Worthy and Unworthy
An increased understanding of media biases can help to reduce them.
What geopolitical events are worthy of media attention?
In an ideal world, the answer to this question would be based on the merit of the event. Unfortunately, this is not always the case. Media attention throughout the Western world too often reflects and reinforces Western government’s geopolitical orientations.
Building on Edward Herman, Noam Chomsky, and other scholars who have examined biased media coverage, Worthy and Unworthy presents case studies depicting how media coverage of events in foreign countries differs depending on whether a country is a geopolitical enemy or an ally of the United States. The book presents case studies comparing coverage in the New York Times of comparable geopolitical events that have occurred in geopolitical allies of the United States and non-allied countries.
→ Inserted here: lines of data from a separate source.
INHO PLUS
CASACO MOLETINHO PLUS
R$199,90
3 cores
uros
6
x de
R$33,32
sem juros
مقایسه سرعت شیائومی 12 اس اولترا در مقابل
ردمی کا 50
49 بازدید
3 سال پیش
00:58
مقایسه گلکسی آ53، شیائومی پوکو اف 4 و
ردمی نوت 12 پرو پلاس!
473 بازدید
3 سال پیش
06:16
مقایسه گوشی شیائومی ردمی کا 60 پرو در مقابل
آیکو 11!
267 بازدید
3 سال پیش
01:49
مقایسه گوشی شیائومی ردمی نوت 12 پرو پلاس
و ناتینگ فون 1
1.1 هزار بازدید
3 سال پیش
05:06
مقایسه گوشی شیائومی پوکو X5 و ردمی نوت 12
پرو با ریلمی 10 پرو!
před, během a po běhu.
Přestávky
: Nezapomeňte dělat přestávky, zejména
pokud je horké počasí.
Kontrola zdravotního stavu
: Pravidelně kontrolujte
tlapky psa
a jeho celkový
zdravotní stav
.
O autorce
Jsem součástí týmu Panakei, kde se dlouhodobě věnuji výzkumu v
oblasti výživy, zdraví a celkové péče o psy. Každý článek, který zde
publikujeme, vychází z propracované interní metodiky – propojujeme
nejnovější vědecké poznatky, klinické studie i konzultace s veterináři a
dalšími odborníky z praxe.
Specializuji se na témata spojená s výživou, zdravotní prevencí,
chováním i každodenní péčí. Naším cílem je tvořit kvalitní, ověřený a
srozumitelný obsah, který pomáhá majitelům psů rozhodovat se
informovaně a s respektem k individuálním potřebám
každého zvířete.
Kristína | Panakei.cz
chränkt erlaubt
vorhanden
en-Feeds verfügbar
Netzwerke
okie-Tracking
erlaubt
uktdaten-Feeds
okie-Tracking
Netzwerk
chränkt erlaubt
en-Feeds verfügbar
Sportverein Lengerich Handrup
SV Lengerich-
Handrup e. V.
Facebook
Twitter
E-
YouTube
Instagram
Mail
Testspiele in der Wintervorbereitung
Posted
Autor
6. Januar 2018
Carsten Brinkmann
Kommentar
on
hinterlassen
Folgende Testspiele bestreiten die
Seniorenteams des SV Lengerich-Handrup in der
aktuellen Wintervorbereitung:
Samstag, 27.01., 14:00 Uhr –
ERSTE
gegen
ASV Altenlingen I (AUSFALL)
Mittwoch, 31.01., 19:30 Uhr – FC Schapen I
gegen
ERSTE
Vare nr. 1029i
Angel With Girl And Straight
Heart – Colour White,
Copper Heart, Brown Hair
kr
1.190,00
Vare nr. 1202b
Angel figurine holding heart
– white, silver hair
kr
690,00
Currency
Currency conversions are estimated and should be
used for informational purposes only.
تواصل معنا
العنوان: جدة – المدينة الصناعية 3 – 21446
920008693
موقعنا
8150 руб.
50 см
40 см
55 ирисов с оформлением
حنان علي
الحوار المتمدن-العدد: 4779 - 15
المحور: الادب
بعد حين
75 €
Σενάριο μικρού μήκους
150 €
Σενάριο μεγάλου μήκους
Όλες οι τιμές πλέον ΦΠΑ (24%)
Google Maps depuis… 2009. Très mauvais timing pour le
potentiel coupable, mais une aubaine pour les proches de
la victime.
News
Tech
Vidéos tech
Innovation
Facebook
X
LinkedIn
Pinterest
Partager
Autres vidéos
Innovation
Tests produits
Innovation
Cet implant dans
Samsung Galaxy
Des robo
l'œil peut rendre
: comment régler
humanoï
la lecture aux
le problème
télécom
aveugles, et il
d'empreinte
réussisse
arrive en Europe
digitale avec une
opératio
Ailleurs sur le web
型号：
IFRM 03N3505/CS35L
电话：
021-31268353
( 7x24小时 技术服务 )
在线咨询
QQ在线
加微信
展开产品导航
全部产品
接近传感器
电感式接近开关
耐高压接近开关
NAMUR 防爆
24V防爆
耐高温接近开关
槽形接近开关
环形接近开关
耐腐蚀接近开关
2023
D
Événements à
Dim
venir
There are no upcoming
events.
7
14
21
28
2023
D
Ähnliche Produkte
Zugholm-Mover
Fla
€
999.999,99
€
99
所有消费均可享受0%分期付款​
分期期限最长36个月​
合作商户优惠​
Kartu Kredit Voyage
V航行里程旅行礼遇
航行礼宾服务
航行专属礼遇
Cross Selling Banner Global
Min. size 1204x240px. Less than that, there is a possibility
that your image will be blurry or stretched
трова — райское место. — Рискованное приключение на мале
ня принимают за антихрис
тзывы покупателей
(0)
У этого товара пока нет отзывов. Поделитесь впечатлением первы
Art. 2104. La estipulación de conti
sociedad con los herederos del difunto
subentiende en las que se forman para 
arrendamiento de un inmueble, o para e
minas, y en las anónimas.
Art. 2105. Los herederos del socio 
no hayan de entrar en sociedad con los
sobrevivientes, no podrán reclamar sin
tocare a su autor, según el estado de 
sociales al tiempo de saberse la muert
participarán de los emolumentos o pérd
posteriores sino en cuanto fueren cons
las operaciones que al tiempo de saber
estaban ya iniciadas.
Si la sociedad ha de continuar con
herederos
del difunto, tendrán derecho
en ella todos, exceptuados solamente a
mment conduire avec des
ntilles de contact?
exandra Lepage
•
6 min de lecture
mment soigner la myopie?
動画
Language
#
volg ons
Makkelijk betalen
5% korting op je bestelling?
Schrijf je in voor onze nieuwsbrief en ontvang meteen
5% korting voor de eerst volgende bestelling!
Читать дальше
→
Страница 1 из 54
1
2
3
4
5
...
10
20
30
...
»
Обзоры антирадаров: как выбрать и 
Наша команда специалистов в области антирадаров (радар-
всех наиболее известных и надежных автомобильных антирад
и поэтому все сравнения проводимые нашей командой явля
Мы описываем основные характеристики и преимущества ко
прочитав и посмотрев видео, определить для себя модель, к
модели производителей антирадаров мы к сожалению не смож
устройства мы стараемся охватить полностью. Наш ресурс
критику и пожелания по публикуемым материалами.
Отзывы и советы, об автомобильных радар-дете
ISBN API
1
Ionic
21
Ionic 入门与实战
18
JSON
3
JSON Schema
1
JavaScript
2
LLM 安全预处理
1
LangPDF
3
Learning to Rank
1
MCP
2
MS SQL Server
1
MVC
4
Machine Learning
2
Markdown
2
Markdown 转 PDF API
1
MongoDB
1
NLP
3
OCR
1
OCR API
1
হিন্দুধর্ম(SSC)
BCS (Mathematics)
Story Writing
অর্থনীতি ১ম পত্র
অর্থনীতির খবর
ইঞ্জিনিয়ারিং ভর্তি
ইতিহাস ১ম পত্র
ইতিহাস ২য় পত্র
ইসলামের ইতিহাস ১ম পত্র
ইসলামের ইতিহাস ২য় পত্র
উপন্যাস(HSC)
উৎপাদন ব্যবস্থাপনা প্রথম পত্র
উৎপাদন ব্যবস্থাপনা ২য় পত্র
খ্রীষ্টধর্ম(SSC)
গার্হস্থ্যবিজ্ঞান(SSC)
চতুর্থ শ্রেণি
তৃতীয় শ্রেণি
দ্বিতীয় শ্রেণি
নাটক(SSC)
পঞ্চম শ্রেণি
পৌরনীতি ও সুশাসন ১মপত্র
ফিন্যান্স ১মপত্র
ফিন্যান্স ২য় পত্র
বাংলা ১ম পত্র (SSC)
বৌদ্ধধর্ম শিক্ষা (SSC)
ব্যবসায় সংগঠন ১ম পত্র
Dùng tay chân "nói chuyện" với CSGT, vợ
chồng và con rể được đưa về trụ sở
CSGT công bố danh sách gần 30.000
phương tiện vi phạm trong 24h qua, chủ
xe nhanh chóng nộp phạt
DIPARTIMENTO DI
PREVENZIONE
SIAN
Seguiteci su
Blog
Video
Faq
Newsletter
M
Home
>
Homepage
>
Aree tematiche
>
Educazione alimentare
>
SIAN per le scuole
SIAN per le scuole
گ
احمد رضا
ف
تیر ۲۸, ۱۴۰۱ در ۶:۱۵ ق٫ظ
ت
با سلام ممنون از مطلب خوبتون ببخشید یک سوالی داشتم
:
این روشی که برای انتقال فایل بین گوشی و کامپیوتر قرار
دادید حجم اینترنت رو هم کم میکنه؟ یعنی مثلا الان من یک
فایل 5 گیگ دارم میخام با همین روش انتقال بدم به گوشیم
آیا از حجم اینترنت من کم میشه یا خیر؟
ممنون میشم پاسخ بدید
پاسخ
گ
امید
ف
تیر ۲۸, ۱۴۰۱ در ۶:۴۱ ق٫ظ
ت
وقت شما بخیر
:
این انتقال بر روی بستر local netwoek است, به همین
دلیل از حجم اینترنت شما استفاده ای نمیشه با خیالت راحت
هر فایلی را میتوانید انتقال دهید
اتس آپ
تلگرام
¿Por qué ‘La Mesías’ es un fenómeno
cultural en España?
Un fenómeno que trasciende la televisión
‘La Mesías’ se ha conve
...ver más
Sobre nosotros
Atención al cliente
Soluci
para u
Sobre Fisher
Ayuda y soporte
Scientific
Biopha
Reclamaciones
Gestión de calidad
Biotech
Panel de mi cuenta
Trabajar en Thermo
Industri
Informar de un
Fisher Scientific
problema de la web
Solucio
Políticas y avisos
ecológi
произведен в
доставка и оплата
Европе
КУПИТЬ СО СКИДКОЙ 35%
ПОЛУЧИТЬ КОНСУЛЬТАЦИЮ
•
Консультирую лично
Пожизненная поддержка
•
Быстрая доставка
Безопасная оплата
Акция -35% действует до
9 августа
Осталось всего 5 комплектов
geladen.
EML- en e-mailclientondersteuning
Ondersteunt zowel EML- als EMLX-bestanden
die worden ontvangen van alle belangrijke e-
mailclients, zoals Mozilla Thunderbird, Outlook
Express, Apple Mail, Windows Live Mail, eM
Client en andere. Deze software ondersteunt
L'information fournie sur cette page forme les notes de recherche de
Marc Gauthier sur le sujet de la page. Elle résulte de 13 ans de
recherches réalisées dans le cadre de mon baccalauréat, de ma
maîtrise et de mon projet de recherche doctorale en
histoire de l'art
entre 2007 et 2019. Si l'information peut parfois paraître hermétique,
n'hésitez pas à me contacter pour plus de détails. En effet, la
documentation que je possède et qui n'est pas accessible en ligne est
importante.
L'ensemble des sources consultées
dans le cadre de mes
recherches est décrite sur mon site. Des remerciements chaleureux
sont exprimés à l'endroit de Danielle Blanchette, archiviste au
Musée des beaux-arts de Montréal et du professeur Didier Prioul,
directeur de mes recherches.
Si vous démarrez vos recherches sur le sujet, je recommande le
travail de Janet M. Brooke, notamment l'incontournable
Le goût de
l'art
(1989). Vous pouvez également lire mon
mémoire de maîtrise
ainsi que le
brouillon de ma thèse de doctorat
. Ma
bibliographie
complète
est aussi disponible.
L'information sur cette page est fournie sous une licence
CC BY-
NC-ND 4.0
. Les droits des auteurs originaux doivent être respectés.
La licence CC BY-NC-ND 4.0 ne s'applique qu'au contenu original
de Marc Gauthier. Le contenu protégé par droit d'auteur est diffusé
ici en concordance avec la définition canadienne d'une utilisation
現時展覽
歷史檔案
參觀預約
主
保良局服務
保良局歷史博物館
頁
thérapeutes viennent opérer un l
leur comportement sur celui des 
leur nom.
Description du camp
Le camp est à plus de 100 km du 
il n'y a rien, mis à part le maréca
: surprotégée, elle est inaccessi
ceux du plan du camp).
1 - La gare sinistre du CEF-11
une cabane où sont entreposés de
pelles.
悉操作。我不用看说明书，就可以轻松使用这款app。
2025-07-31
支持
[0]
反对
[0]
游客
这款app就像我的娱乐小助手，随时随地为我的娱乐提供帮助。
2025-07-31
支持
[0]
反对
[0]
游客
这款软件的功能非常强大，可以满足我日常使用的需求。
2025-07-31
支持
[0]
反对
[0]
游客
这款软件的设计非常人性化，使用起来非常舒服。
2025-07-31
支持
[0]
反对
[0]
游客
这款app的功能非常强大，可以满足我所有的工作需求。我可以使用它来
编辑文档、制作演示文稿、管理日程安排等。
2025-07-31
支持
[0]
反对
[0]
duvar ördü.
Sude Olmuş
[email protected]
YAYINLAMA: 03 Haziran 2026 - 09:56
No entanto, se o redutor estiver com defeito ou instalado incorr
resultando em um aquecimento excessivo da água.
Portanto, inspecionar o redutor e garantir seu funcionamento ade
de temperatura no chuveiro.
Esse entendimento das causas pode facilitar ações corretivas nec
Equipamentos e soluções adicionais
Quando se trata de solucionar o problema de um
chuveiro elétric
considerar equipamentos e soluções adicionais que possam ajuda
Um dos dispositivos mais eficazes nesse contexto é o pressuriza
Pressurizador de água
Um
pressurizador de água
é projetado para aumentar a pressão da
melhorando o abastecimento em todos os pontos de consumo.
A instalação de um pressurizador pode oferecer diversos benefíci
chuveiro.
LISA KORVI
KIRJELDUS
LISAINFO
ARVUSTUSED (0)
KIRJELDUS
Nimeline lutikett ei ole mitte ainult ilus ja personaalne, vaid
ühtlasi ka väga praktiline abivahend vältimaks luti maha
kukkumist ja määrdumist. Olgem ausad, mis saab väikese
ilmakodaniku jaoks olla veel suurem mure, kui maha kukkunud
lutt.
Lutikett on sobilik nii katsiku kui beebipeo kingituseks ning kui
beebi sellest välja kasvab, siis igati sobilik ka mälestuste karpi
As the systematic analysis of both the amount of coverage these events received and the nature of the coverage shows, the Times’ coverage creates worthy and unworthy events with hyperfocus being given to geopolitical events in non-allied countries and less focus given to the events in friendly countries. While the book focuses on the New York Times, an analysis of coverage from other media outlets shows that the Times is not alone in this tendency.
Our view of geopolitical events is shaped by the media we consume. If you’re concerned about the Western media’s coverage of geopolitical events and whether it encourages some of the worst and most harmful aspects of US foreign policy, understanding the biases in media coverage is essential. With an increased understanding of these biases, we can help reduce them.